Trieste, Italy, especially as compared to LA, had an inclusive, humane, and effective community mental health system. Hoping for the same for LA, Morrison brought many local leaders to check the city out for themselves, including LA District Attorney Jackie Lacey, Superior Court Judge James Bianco, and Jonathan Sherin, a psychiatrist and the director of mental health services for LA county for the past three years.
Whatever Morrison did in Trieste, it worked – California’s Mental Health Services Oversight and Accountability Commission voted in May of 2019 to allot $117 million over five years to finance a pilot study based on Trieste’s system of care. These funds are unrestricted, and as such, do not need to follow the federal rules that guide programs such as Medicaid. If the pilot shows success in Hollywood, Morrison and Sherin hope to expand the program across LA County.
“Our system has been driven almost entirely by medically oriented approaches and funded based on allowable services with cumbersome bureaucratic requirements,” Sherin said in Waters’ article. “We spend our time making sure that we’re compliant and that we’re taking care of the auditor, instead of engaging people as human beings, identifying what they need, and addressing the other issues in their lives.”
The proposal is not without empirical support – psychologist Dave Pilon, who helped develop the Hollywood pilot, led an experiment in the early ’90s that provided intensive case management as well as a full range of services for clients diagnosed with “severe mental illness.” Their funding, like the Hollywood pilot, was not earmarked solely for clinical services and could be spent on any service.
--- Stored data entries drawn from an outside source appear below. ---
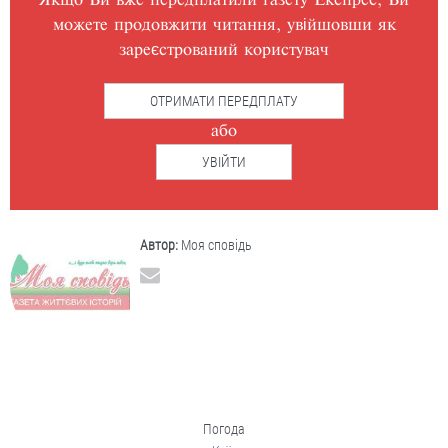
Якщо Ви вже передплатили газету Експрес, Ви
можете продовжити читання, увійшовши як
зареєстрований користувач
ОТРИМАТИ ПЕРЕДПЛАТУ
або
УВІЙТИ
Автор:
Моя сповідь
Погода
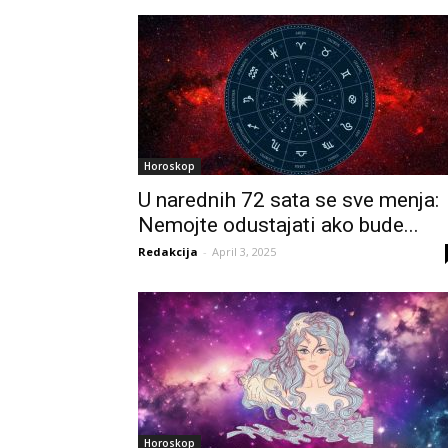
Horoskop
U narednih 72 sata se sve menja:
Nemojte odustajati ako bude...
Redakcija
-
April 3, 2025
Horoskop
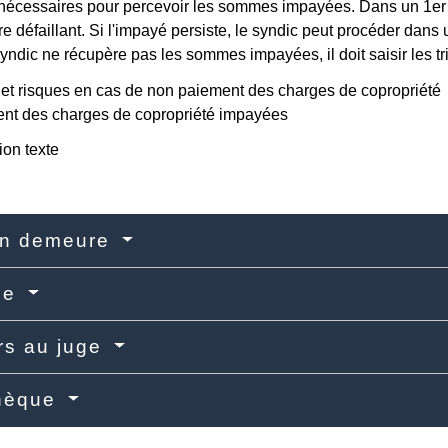
écessaires pour percevoir les sommes impayées. Dans un 1
er
re défaillant. Si l'impayé persiste, le syndic peut procéder dans 
 syndic ne récupère pas les sommes impayées, il doit saisir les t
t des charges de copropriété impayées
ion texte
en demeure
ce
rs au juge
hèque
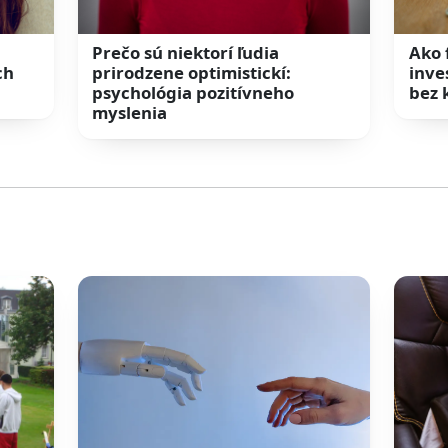
Prečo sú niektorí ľudia
Ako 
ch
prirodzene optimistickí:
inve
psychológia pozitívneho
bez 
myslenia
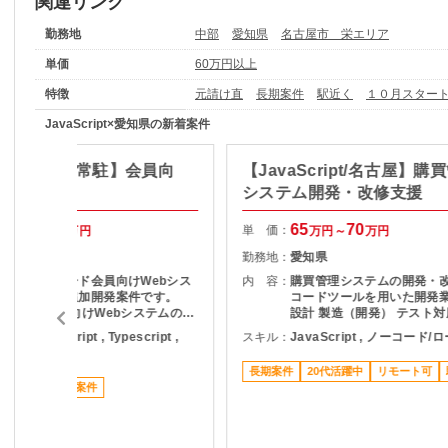
関連リンク
勤務地
中部
愛知県
名古屋市 栄エリア
単価
60万円以上
特徴
元請け直
長期案件
駅近く
１０月スター
JavaScript×愛知県の新着案件
ct/名古屋・常駐】会員向
【JavaScript/名古屋】購
b保守開発
システム開発・改修支援
80
90
65
70
単 価：
万円～
万円
万円～
万円
愛知県
勤務地：
愛知県
クレジットカード会員向けWebシス
内 容：
購買管理システムの開発・改
テムの保守・追加開発案件です。
コードツールを用いた開発業
【内容】 会員向けWebシステムの保
設計 製造（開発） テスト対
守開発 React／Sitecoreを用いたフ
ava , JavaScript , Typescript ,
スキル：
JavaScript , ノーコード
ロントエンド開発 要件定義～システ
eact Native
ムテストまで一貫して対応 他社メン
長期案件
20代活躍中
リモート可
バーを含むチームでの業務推進 将来
７月スタート案件
的な体制拡大を見据えた中核メンバ
としての参画 【作業場所】 名古屋
 【想定期間】 2026年8月～
※長期継続の可能性あり／開始時期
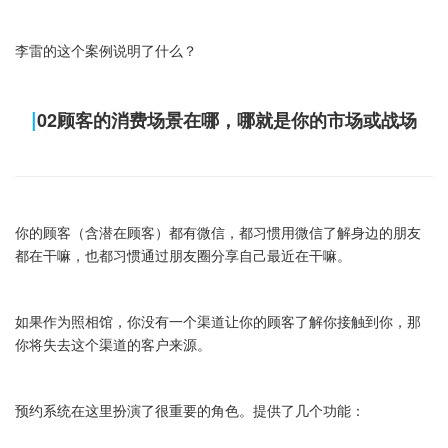
李雷的这个案例说明了什么？
|
02顾客的消费场景在哪，哪就是你的市场或战场
你的顾客（含潜在顾客）都有微信，都习惯用微信了解身边的朋友
都在干嘛，也都习惯通过朋友圈分享自己最近在干嘛。
如果作为照相馆，你没有一个渠道让你的顾客了解你接触到你，那
你将失去这个渠道的客户来源。
预约系统在这里扮演了很重要的角色。提供了几个功能：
The results were positive – their clients spent less time in the hospital, were less likely to be institutionalized, were more likely to work at jobs and participate in leisure activities, were more likely to say they were satisfied with their services, were more connected to their therapists, and had more income, among other outcomes. The costs were higher (around $10,000 more per client), but Pilon believes that the pilot’s plan to shift funding priorities and invest in more social and rehabilitative services lends it a good chance to be at least revenue-neutral.
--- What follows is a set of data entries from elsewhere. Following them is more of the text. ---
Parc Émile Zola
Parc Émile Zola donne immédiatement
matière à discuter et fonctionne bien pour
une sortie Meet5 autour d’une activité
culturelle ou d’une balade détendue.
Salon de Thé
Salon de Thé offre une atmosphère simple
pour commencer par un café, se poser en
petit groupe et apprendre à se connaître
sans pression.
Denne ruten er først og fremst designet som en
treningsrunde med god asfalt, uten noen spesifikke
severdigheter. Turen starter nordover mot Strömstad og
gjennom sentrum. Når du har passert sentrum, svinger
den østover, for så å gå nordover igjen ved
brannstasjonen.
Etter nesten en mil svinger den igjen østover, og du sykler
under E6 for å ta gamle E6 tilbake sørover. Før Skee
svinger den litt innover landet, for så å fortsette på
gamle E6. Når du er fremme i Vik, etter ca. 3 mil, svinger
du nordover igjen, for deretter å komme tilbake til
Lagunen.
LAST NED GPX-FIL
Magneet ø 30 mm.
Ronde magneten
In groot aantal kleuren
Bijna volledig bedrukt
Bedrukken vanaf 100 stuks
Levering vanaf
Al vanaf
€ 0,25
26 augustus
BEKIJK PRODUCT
The pilot intends first to evaluate the needs and functional ability of each client in the Hollywood area on a tiered scale with proportionately higher funding allocated for higher tiers. Users would be re-evaluated each month. The program aims to reduce the time spent by staff members documenting their activities below five percent and to make clinical services’ ancillary‘ behind ‘primary’ psychosocial services.
Next, there will be outreach teams of nurses, social workers, and peer specialists to serve as 24/7 first responders to a crisis. There will also be new facilities, such as a respite center, a residential center, and an urgent care center, all of which aim to reduce the burden on emergency departments, paramedics, and police for psychiatric services. Finally, there will be a peer-support model of paid peer-support workers.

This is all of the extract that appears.